Amanda: la lluvia
Y a usted quién le dijo que los besos eran malos, le dijo
Martín a Amanda y ella cerró los puños sin que él se diera cuenta. -parce, hay
tantas cosas inevitables en esta vida- dijo ella, él la miró con esos ojos
dulces de un miel latinoamericano -hasta la dictadura se pudo evitar- le
respondió. Amanda que ama ese acento de Chile libre que tiene Martín
decide besarlo, por decisión soberana y libre de una muchacha feliz.
El problema con los besos es que cuando nacen atrás de las
costillas, es imposible solo dar uno y cuando nacen después de cantar una
cumbia colombiana en un puerto triste es aún peor. Un beso, dos besos, tres
besos, cuatro besos. La calle está suficientemente sola y demasiado fría para
pararlos, hay que dejar que se rieguen por toda la cara y el cuello, que se
detengan en las manos y que no paren hasta que un evento inesperado, un stop,
un viento o una risa o quizás unos pasos acaben con ellos y su ritmo.
Amanda se enreda en Martín y lo arrastra intentando abrir la cerradura de
esa puerta pesada del siglo de los reyes. - en este país todo es viejo, viste-
le dice Amanda - y nosotros tan nuevos- le responde Martín.
Miles de escaleras, bajos, primeros y terceros llevan hasta
el ático de la Barcelona en invierno y la ropa de Amanda es pesada. -Me puedo
perder en este beso, como si fuese acaso el último lugar de un respiro, mi
muerte absoluta por espacio de un segundo, una nota de un violín en una salsa
perturbada, me puedo quedar aquí en el recuerdo de esta penumbra, de este frío
que no es mi frío, en tu alma de caballero austral, señor de los desiertos,
caminante de las revoluciones- canta el cuerpo de Amanda, mientras Martín se
pierde en sus piernas y se detiene en el borde, esa frontera entre el grito de
gozo de una mujer y el precipicio de su dicha.
Desde esa esquina de la habitación Amanda crece, vuela, besa
deteniéndose en cada sendero de Martín, intenta recordar la primera vez que lo
vio, entre la gente, con banderas mapuches y cantes libertarios, pero apenas es
un recuerdo que no termina de dar forma, es tan sólo un segundo y luego sentir
que se ha perdido de vista el rostro pero ha quedado la mirada.
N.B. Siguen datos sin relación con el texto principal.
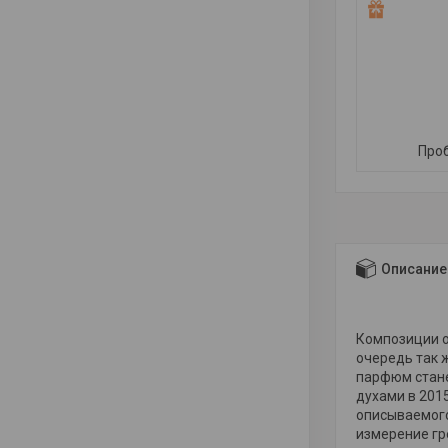
Проб
Описание
Композиции 
очередь так 
парфюм стане
духами в 2015
описываемого
измерение гр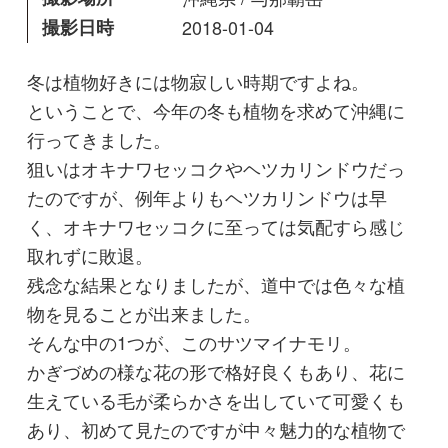
たのですが、例年よりもヘツカリンドウは早
く、オキナワセッコクに至っては気配すら感じ
取れずに敗退。
残念な結果となりましたが、道中では色々な植
物を見ることが出来ました。
そんな中の1つが、このサツマイナモリ。
かぎづめの様な花の形で格好良くもあり、花に
生えている毛が柔らかさを出していて可愛くも
あり、初めて見たのですが中々魅力的な植物で
した。
花に毛が生えている植物は可愛さ倍増ですよ
ね。
カモシカ
投稿日
2019年01月24日
最終更新日
2019年02月27日
閲覧数
2,421 Views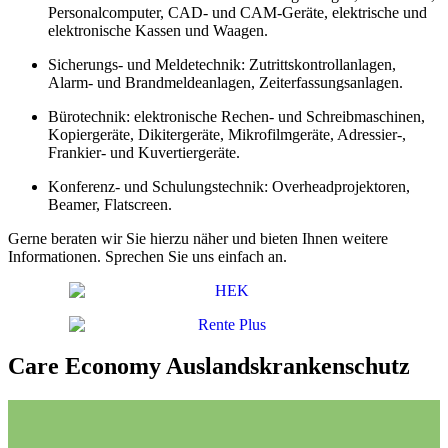
Personalcomputer, CAD- und CAM-Geräte, elektrische und
elektronische Kassen und Waagen.
Sicherungs- und Meldetechnik: Zutrittskontrollanlagen,
Alarm- und Brandmeldeanlagen, Zeiterfassungsanlagen.
Bürotechnik: elektronische Rechen- und Schreibmaschinen,
Kopiergeräte, Dikitergeräte, Mikrofilmgeräte, Adressier-,
Frankier- und Kuvertiergeräte.
Konferenz- und Schulungstechnik: Overheadprojektoren,
Beamer, Flatscreen.
Gerne beraten wir Sie hierzu näher und bieten Ihnen weitere
Informationen. Sprechen Sie uns einfach an.
Care Economy Auslandskrankenschutz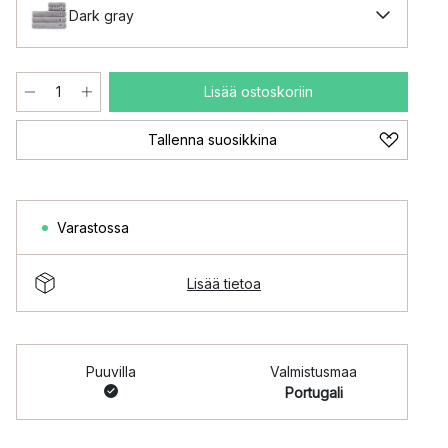
Dark gray
Lisää ostoskoriin
Tallenna suosikkina
Varastossa
Lisää tietoa
Puuvilla
Valmistusmaa
Portugali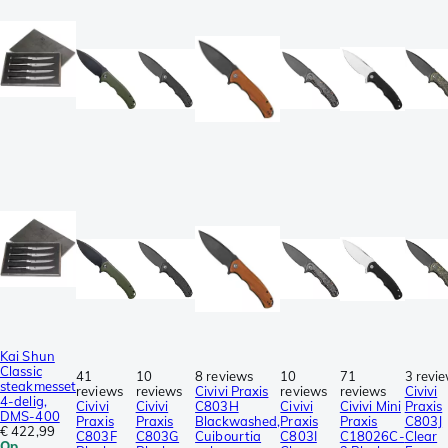
Kai Shun
Classic
41
10
8 reviews
10
71
3 revi
steakmesset
reviews
reviews
Civivi Praxis
reviews
reviews
Civivi
4-delig,
Civivi
Civivi
C803H
Civivi
Civivi Mini
Praxis
DMS-400
Praxis
Praxis
Blackwashed,
Praxis
Praxis
C803J
€ 422,99
C803F
C803G
Cuibourtia
C803I
C18026C-
Clear
Op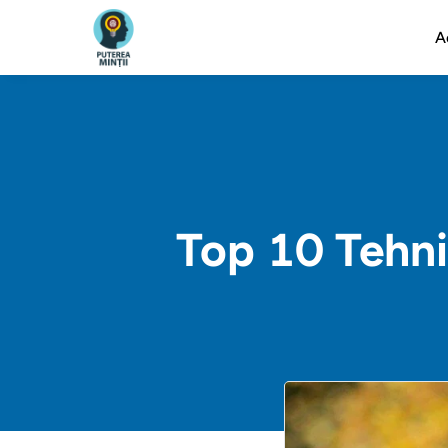
A
Top 10 Tehni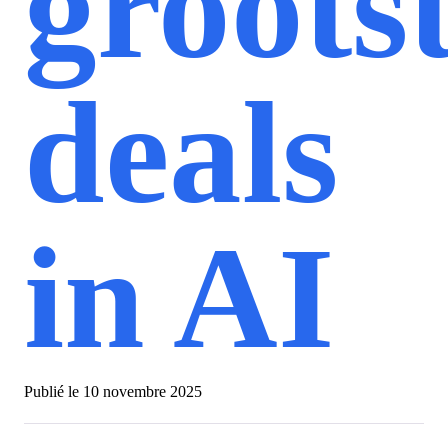
groots
deals
in AI
Publié le
10 novembre 2025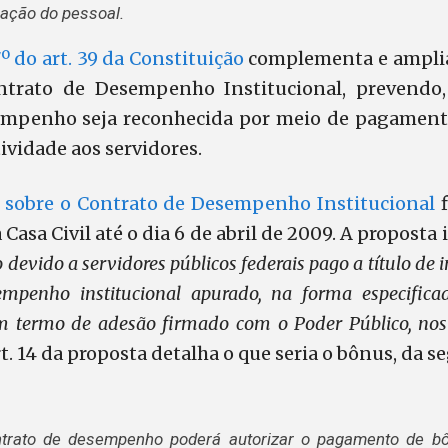
ração do pessoal.
º do art. 39 da Constituição
complementa e amplia
ntrato de Desempenho Institucional, prevendo, 
empenho seja reconhecida por meio de pagamento
ividade aos servidores.
i sobre o Contrato de Desempenho Institucional
f
 Casa Civil até o dia 6 de abril de 2009. A proposta i
 devido a servidores públicos federais pago a título de 
mpenho institucional apurado, na forma especifica
termo de adesão firmado com o Poder Público, nos 
rt. 14 da proposta detalha o que seria o bônus, da s
ontrato de desempenho poderá autorizar o pagamento de 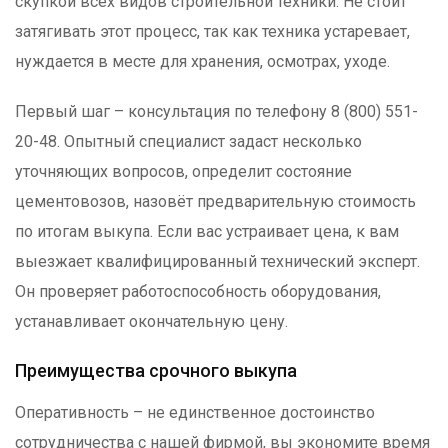
скупкой всех видов строительной техники. Не стоит
затягивать этот процесс, так как техника устаревает,
нуждается в месте для хранения, осмотрах, уходе.
Первый шаг – консультация по телефону 8 (800) 551-
20-48. Опытный специалист задаст несколько
уточняющих вопросов, определит состояние
цементовозов, назовёт предварительную стоимость
по итогам выкупа. Если вас устраивает цена, к вам
выезжает квалифицированный технический эксперт.
Он проверяет работоспособность оборудования,
устанавливает окончательную цену.
Преимущества срочного выкупа
Оперативность – не единственное достоинство
сотрудничества с нашей фирмой, вы экономите время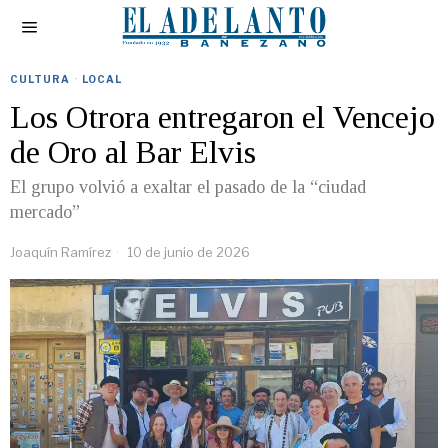
CULTURA
·
LOCAL
Los Otrora entregaron el Vencejo
de Oro al Bar Elvis
El grupo volvió a exaltar el pasado de la “ciudad
mercado”
Joaquín Ramírez
10 de junio de 2026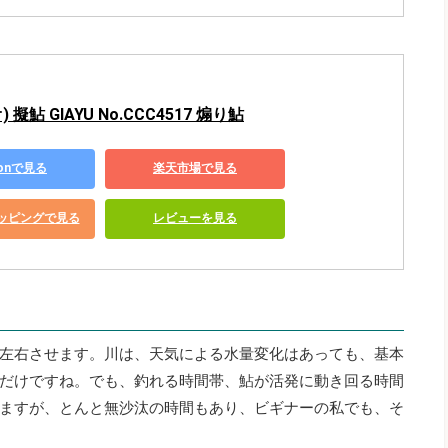
 擬鮎 GIAYU No.CCC4517 煽り鮎
zonで見る
楽天市場で見る
ショッピングで見る
レビューを見る
左右させます。川は、天気による水量変化はあっても、基本
だけですね。でも、釣れる時間帯、鮎が活発に動き回る時間
ますが、とんと無沙汰の時間もあり、ビギナーの私でも、そ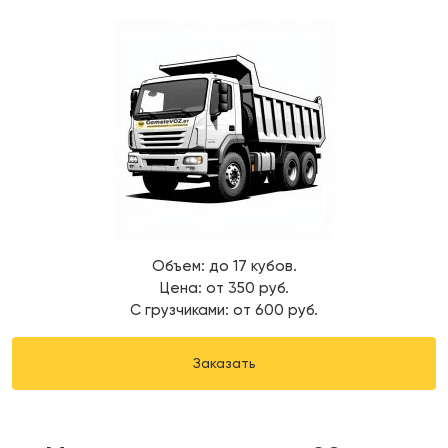
Объем: до 17 кубов.
Цена: от 350 руб.
С грузчиками: от 600 руб.
Заказать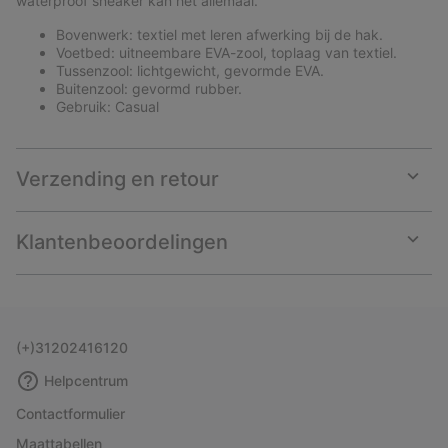
waterproof sneaker kan het allemaal.
Bovenwerk: textiel met leren afwerking bij de hak.
Voetbed: uitneembare EVA-zool, toplaag van textiel.
Tussenzool: lichtgewicht, gevormde EVA.
Buitenzool: gevormd rubber.
Gebruik: Casual
Verzending en retour
Expan
or
collap
Klantenbeoordelingen
sectio
Expan
or
collap
sectio
(+)31202416120
Helpcentrum
Contactformulier
Maattabellen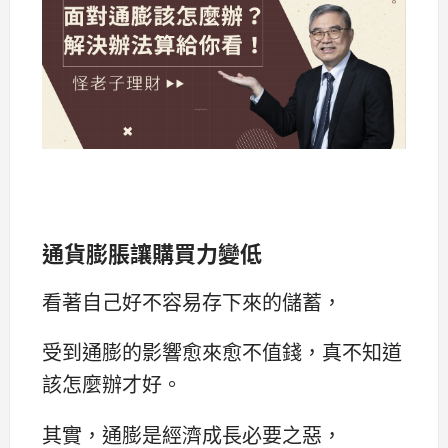
通貨膨脹讓購買力變低
看著自己好不容易存下來的儲蓄，
受到通膨的影響愈來愈不值錢，真不知道
該怎麼辦才好。
其實，通膨是經濟成長必要之惡，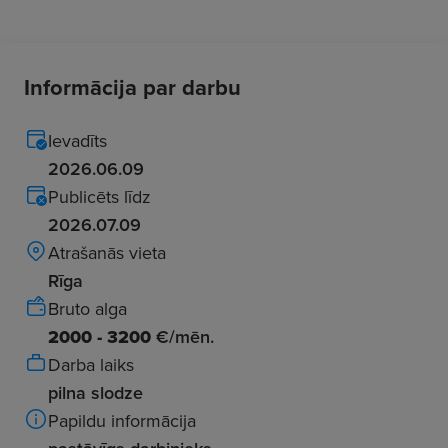
Informācija par darbu
Ievadīts
2026.06.09
Publicēts līdz
2026.07.09
Atrašanās vieta
Rīga
Bruto alga
2000 - 3200
€/mēn.
Darba laiks
pilna slodze
Papildu informācija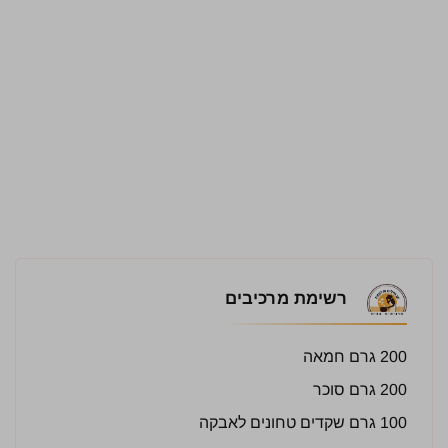
רשימת מרכיבים
200 גרם חמאה
200 גרם סוכר
100 גרם שקדים טחונים לאבקה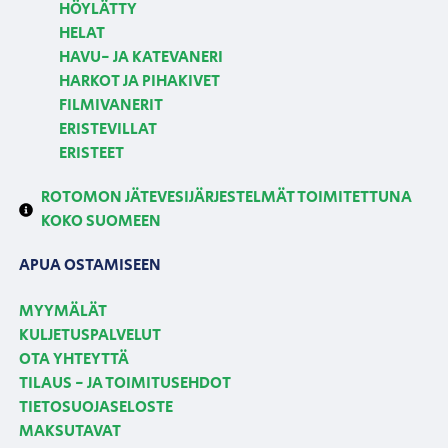
HÖYLÄTTY
HELAT
HAVU- JA KATEVANERI
HARKOT JA PIHAKIVET
FILMIVANERIT
ERISTEVILLAT
ERISTEET
ROTOMON JÄTEVESIJÄRJESTELMÄT TOIMITETTUNA
KOKO SUOMEEN
APUA OSTAMISEEN
MYYMÄLÄT
KULJETUSPALVELUT
OTA YHTEYTTÄ
TILAUS - JA TOIMITUSEHDOT
TIETOSUOJASELOSTE
MAKSUTAVAT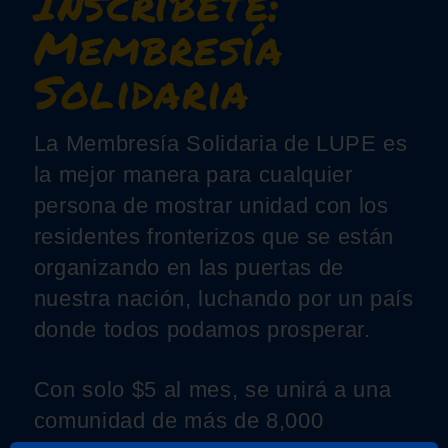
Inscríbete:
Membresía
Solidaria
La Membresía Solidaria de LUPE es
la mejor manera para cualquier
persona de mostrar unidad con los
residentes fronterizos que se están
organizando en las puertas de
nuestra nación, luchando por un país
donde todos podamos prosperar.
Con solo $5 al mes, se unirá a una
comunidad de más de 8,000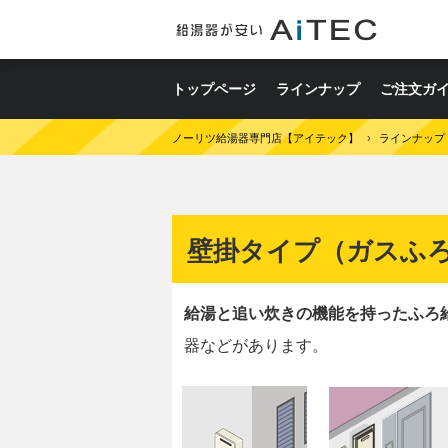
トップページ
ラインナップ
ご注文ガ
ノーリツ給湯器専門店【アイテック】
›
ラインナップ
壁掛タイプ（ガスふ
給湯と追い炊きの機能を持ったふろ
器などがあります。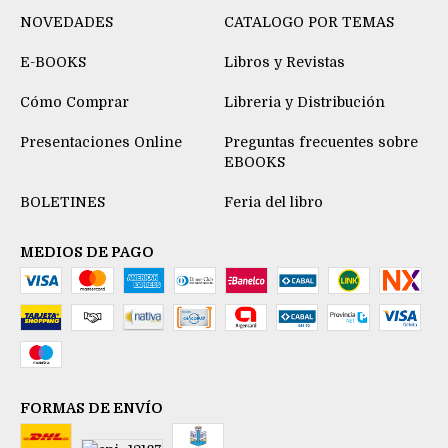
NOVEDADES
CATALOGO POR TEMAS
E-BOOKS
Libros y Revistas
Cómo Comprar
Libreria y Distribución
Presentaciones Online
Preguntas frecuentes sobre
EBOOKS
BOLETINES
Feria del libro
MEDIOS DE PAGO
FORMAS DE ENVÍO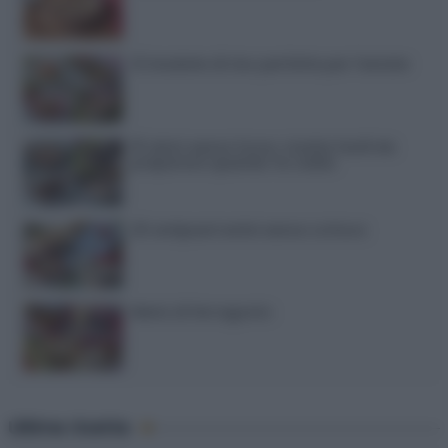
12 insalate di riso perfette per l’estate
15 dolci senza forno: ricette facili da
preparare quando fa caldo
20 antipasti estivi senza cottura
Menù di ferragosto
Ultime ricette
La primera vez
que Amanda encontró a Martín, ella había terminado de nombrar la palabra
resistencia en medio de una reunión y lo vio único, en medio del silencio que
produce narrar el dolor de la guerra y creyó Amanda amarlo porque ella se lo
permitía, no lo conocía pero no podía olvidar esa mirada, como solo los ojos
ven en el exilio.
-Me estoy muriendo en usted- susurró Amanda enredada en
Martín, escuchando la lluvia y conteniendo la fuerza de su placer en toda
su humanidad. Sintió Amanda que ella también lloraba y que estaba bajo un
aguacero porque sabía que sólo podría ser dos horas con ese fuego y esa agua de
Martín y luego como todos los amores que no pueden ser, se perdería en todos
los cuerpos y todos los recuerdos que la guitarra de él cantaría como una
historia. Entonces Amanda quiso ser una tambora colombiana, moverse al ritmo
del caribe, encender su cuerpo como las candelas de la cumbia, entregarle el
último suspiro y morirse definitivamente, sin pretender siquiera que no la
olvidara.
Luego fue la mañana y el cuerpo de Martín entre las sábanas.
Luego fue Amanda fumando en la ventana, con los ojos de aguacero y la mano
libre empuñando la pijamita azul, y muy bajito, como suena el barrio Gótico de
Barcelona al amanecer se escuchó -En el horizonte de mi mente se ha escondido
el sol, ella es una nube que un beso ardiente derritió, ella no existe más- ese
fue el último canto de Amanda madrugada mientras cerraba la ventana por
donde se metían las gotitas de lluvia.